Onde estão as campanhas brasileiras do novembro negro?

Mês que se encerra é marcado por celebrações da cultura negra, mas valorização efetiva e comunicação ainda são desafio na indústria brasileira


30 de novembro de 2022 - 6h00

(Crédito: Shuttestock)

Temos muito o que caminhar no que diz respeito à participação de marcas e empresas no novembro negro – mês em que celebramos a Consciência Negra no Brasil. Às vezes sobra boa vontade, mas falta efetividade e isso acontece por alguns motivos: um deles é o baixo entendimento sobre o poder que essa data tem, já que está associada de forma positiva à maior parte da população e dos consumidores do país mais negro fora da África no planeta.

Além disso, existe o gol já perdido da Copa do Mundo: pela primeira (e provavelmente a última) vez na história, o evento é feito em novembro.

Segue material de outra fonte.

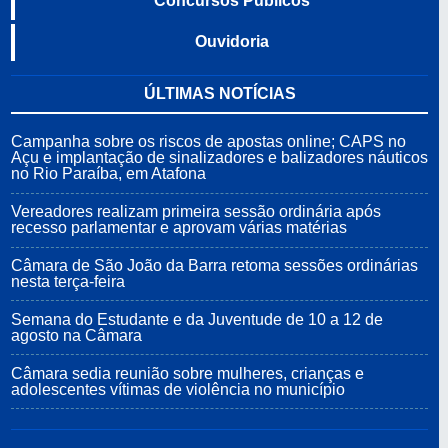
Concursos Públicos
Ouvidoria
ÚLTIMAS NOTÍCIAS
Campanha sobre os riscos de apostas online; CAPS no
Açu e implantação de sinalizadores e balizadores náuticos
no Rio Paraíba, em Atafona
Vereadores realizam primeira sessão ordinária após
recesso parlamentar e aprovam várias matérias
Câmara de São João da Barra retoma sessões ordinárias
nesta terça-feira
Semana do Estudante e da Juventude de 10 a 12 de
agosto na Câmara
Câmara sedia reunião sobre mulheres, crianças e
adolescentes vítimas de violência no município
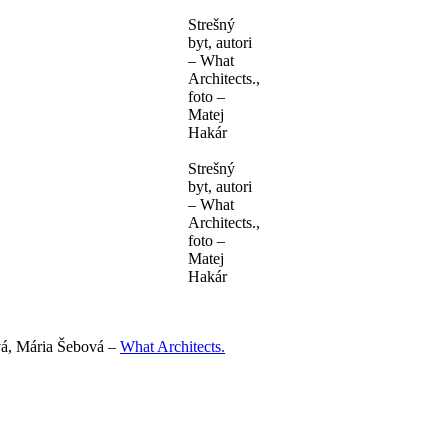
Strešný
byt, autori
– What
Architects.,
foto –
Matej
Hakár
Strešný
byt, autori
– What
Architects.,
foto –
Matej
Hakár
vá, Mária Šebová –
What Architects.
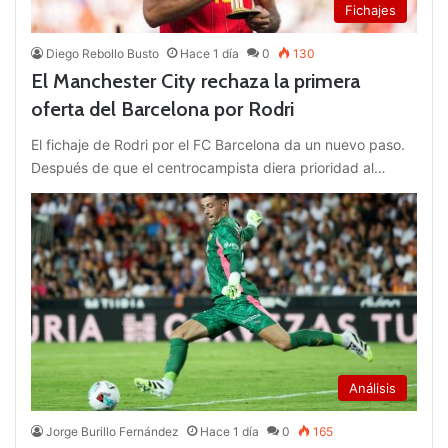
Fichajes
Diego Rebollo Busto
Hace 1 día
0
130
El Manchester City rechaza la primera
oferta del Barcelona por Rodri
El fichaje de Rodri por el FC Barcelona da un nuevo paso.
Después de que el centrocampista diera prioridad al…
Análisis
Jorge Burillo Fernández
Hace 1 día
0
165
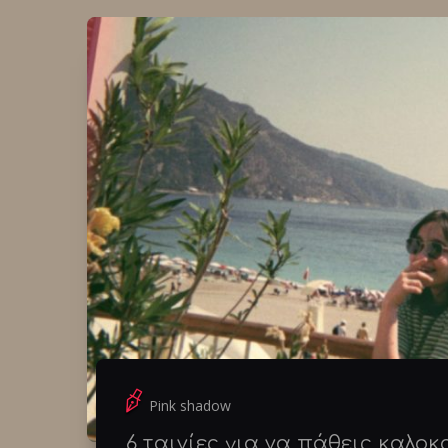
Pink shadow
6 ταινίες για να πάθεις καλοκ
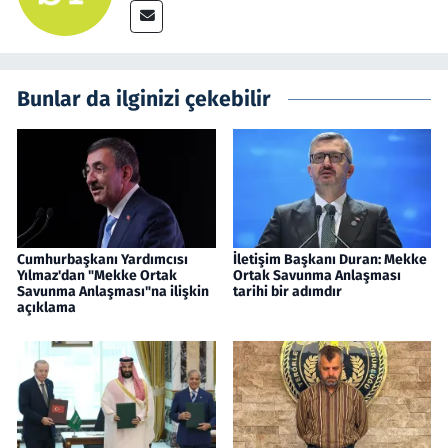
Bunlar da ilginizi çekebilir
Cumhurbaşkanı Yardımcısı
İletişim Başkanı Duran: Mekke
Yılmaz'dan "Mekke Ortak
Ortak Savunma Anlaşması
Savunma Anlaşması"na ilişkin
tarihi bir adımdır
açıklama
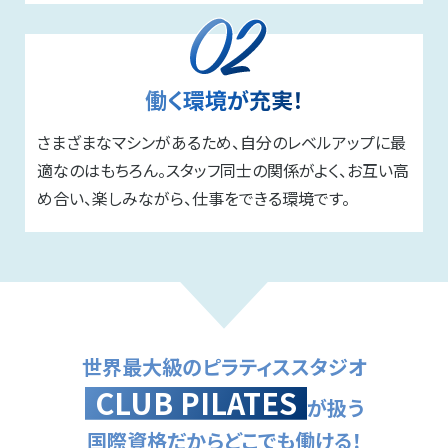
働く環境が充実！
さまざまなマシンがあるため、自分のレベルアップに最
適なのはもちろん。スタッフ同士の関係がよく、お互い高
め合い、楽しみながら、仕事をできる環境です。
世界最大級のピラティススタジオ
CLUB PILATES
が扱う
国際資格だからどこでも働ける！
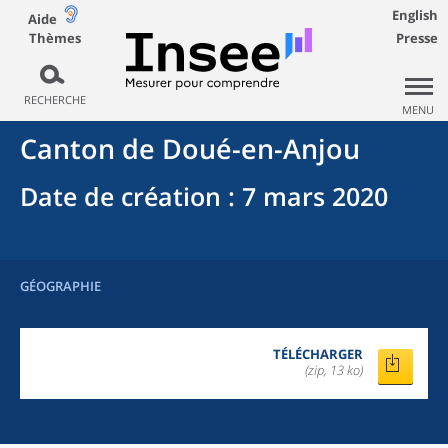
English
Aide
Thèmes
Presse
RECHERCHE
MENU
Canton
de
Doué-en-Anjou
Date de création
: 7 mars 2020
GÉOGRAPHIE
TÉLÉCHARGER
(zip, 13 ko)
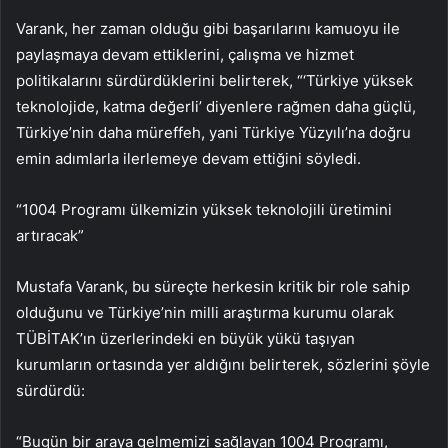
Varank, her zaman olduğu gibi başarılarını kamuoyu ile
paylaşmaya devam ettiklerini, çalışma ve hizmet
politikalarını sürdürdüklerini belirterek, “‘Türkiye yüksek
teknolojide, katma değerli’ diyenlere rağmen daha güçlü,
Türkiye’nin daha müreffeh, yani Türkiye Yüzyılı’na doğru
emin adımlarla ilerlemeye devam ettiğini söyledi.
“1004 Programı ülkemizin yüksek teknolojili üretimini
artıracak”
Mustafa Varank, bu süreçte herkesin kritik bir role sahip
olduğunu ve Türkiye’nin milli araştırma kurumu olarak
TÜBİTAK’ın üzerlerindeki en büyük yükü taşıyan
kurumların ortasında yer aldığını belirterek, sözlerini şöyle
sürdürdü:
“Bugün bir araya gelmemizi sağlayan 1004 Programı,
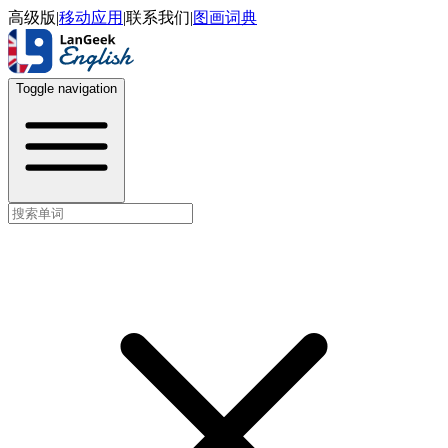
高级版
|
移动应用
|
联系我们
|
图画词典
Toggle navigation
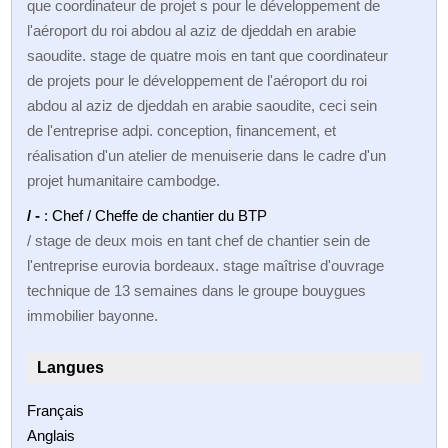
que coordinateur de projet s pour le développement de
l'aéroport du roi abdou al aziz de djeddah en arabie
saoudite. stage de quatre mois en tant que coordinateur
de projets pour le développement de l'aéroport du roi
abdou al aziz de djeddah en arabie saoudite, ceci sein
de l'entreprise adpi. conception, financement, et
réalisation d'un atelier de menuiserie dans le cadre d'un
projet humanitaire cambodge.
/ -
: Chef / Cheffe de chantier du BTP
/ stage de deux mois en tant chef de chantier sein de
l'entreprise eurovia bordeaux. stage maîtrise d'ouvrage
technique de 13 semaines dans le groupe bouygues
immobilier bayonne.
Langues
Français
Anglais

As marcas poderiam ter usado, de forma estratégica, a data para provocar mudanças quanto a práticas racistas nos jogos, problemática cada vez mais frequente, ou propor reflexões importantes, que pudessem contribuir com o tema.

Mas pouquíssimas foram as empresas que assumiram o seu papel nessa história. Consigo listar no máximo três, pelo que eu me lembre.

É preciso assumir de uma vez por todas o posicionamento antirracista, já que pessoas pretas consomem produtos e serviços diariamente, movimentando quase 2 trilhões de reais anualmente – segundo o Instituto Locomotiva –, mas que apesar disso seguem sendo ignoradas pela publicidade, inclusive no mês em que celebram a sua cultura.

O Dia da Consciência Negra, assim como o Dia dos Pais, das Mães e das Crianças, precisa constar como data de oportunidade comercial para absolutamente todas as empresas do território nacional. Essa é uma pauta mandatória e que precisa ser vista com seriedade. O que também não quer dizer que as comunicações sobre o tema precisam ser necessariamente concentradas apenas em novembro. É preciso criar uma conexão consistente com o público e mantê-la ativa durante 12 meses do ano.

Até quando estaremos inertes a pautas tão importantes como essa? E quando as marcas entenderão o papel poderoso que possuem para formação de opinião e imaginário na sociedade?

Os caminhos nós já temos há muito tempo: agências especializadas, produtoras, coletivos, profissionais. Agora é preciso evoluir e dar os próximos passos para fazer a diferença na vida das pessoas e na sociedade com ações concretas e que funcionem efetivamente.